**Exercise details:**
Count the lines below that contain the word "nasycenie", and state only that number.

**Data records:**
⟨
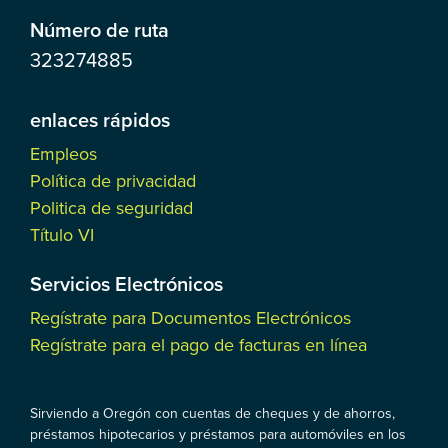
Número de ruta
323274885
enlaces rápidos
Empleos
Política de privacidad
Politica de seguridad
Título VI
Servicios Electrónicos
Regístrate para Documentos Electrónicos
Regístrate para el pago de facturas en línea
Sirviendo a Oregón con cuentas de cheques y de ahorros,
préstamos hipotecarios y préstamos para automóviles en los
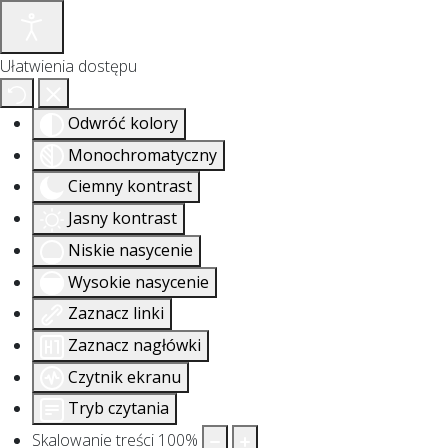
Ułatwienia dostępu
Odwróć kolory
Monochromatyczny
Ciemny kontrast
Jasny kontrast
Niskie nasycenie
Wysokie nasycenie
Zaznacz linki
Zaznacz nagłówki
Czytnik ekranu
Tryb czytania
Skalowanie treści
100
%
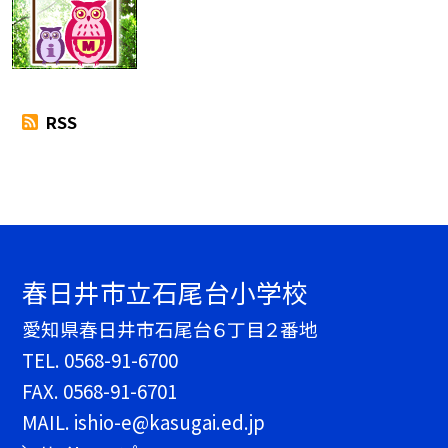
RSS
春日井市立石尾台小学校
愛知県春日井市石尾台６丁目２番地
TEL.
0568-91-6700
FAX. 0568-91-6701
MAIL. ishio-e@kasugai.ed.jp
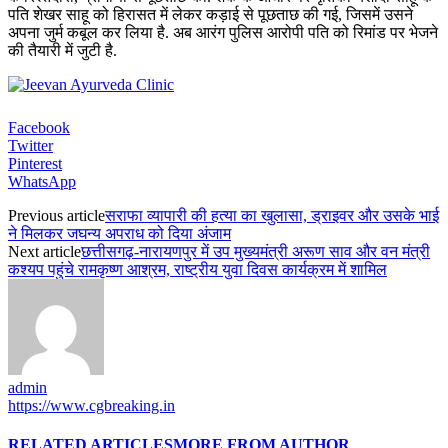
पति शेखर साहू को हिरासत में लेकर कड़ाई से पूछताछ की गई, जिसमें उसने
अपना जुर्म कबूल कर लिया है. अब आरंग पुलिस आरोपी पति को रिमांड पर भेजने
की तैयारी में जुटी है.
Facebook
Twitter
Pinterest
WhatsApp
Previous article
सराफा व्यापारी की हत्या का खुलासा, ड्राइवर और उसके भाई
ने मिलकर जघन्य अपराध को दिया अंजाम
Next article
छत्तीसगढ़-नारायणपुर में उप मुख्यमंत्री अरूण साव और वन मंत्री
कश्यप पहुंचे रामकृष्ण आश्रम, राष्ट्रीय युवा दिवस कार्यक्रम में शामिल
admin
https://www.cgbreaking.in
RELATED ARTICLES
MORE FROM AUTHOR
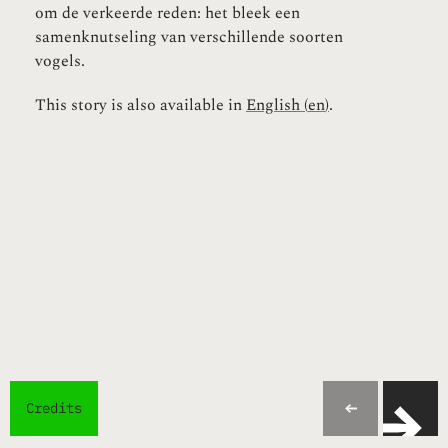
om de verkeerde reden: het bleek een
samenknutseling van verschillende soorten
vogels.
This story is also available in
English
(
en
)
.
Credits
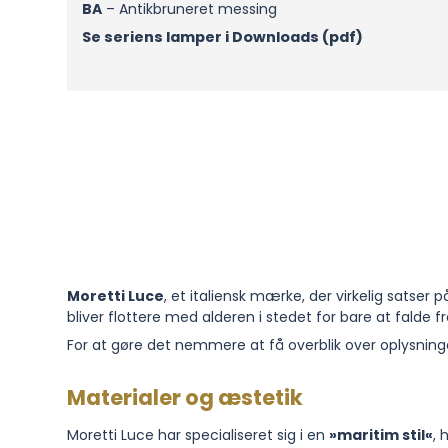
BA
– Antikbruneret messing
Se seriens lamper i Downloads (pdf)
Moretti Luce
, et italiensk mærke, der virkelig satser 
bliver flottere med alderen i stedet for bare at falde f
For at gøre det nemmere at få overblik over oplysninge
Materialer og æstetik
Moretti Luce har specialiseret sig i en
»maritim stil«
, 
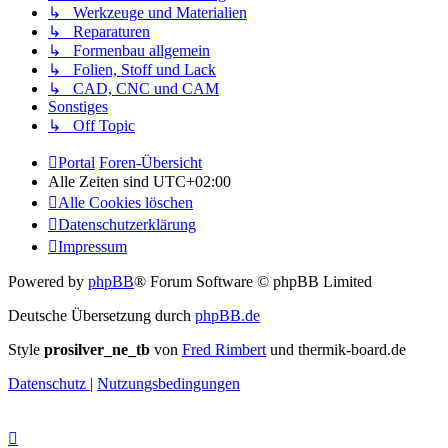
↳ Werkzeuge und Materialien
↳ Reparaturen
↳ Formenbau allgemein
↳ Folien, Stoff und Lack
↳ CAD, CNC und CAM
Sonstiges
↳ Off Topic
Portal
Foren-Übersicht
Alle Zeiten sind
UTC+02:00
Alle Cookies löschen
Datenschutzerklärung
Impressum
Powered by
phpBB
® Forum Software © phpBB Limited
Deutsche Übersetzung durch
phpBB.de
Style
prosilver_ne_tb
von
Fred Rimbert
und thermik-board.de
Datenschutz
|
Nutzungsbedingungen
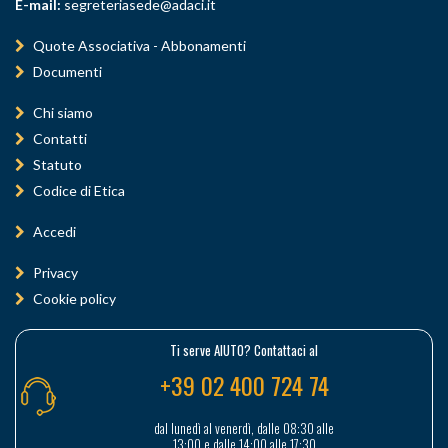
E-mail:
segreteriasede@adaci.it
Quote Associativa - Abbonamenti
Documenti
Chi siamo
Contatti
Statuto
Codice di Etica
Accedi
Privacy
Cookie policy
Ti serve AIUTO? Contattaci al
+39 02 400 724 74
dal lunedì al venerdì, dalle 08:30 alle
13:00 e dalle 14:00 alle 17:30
⟩
**Exercise solution:**
2